Random thoughts that arose while reading King's latest collection. (May contain spoilers, but I tried to make them non-specific.)
It's a collection of stories by Stephen King, so tropes will abound. But aliens? Aliens who save us?
Indeed, some of King's worst flaws -- overwriting, repetition, and echoes of and references to previous tales -- abound and get a little tiresome after a while. An editor could fix that. Perhaps listen to her?
Geography nitpick. If you live in Upper Manhattan, you cannot walk nine blocks to Central Park.
Too many of the stories centered around the fears and meanderings of an old white guy. (OK, some were about middle-aged white guys.) Rattlesnakes, the sequel to Cujo, highlighted this trend.

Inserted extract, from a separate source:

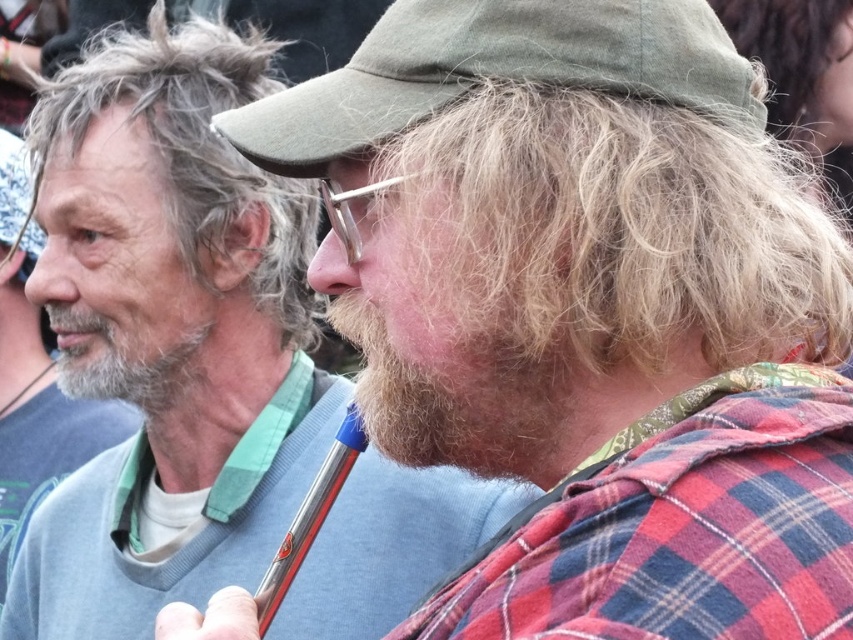 You are a photographer trying to capture a portrait of both the green fabric cap at center and the gray beard at left. Since you want both subjects to be in the frame, which direction should you move your camera to ensure both are fully visible?

The green fabric cap at center is to the right of gray beard at left, so you should move the camera slightly to the left to ensure both subjects are fully visible in the frame.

It went on and on and on and on -- and on and on -- sort of like the original.
The bizarre "I had a dream" alibi in the midst of a police procedural led by a bizarre police detective was, well, quite bizarre.
Starting a story about a man named Finn (should have been Fionn) with a nod to the Pogues is brilliant.
Laurie -- an oddly overly detailed story about an old man getting a dog -- may be the worst King story ever written. And yes, I believe I have read them all.
The final two stories, Dreamers and The Answer Man, are easily the best of the lot. They bumped the number of stars to the midpoint.
The title made little sense for this collection. I didn't find any of the stories particularly dark. King has written quite a few, but these don't measure up.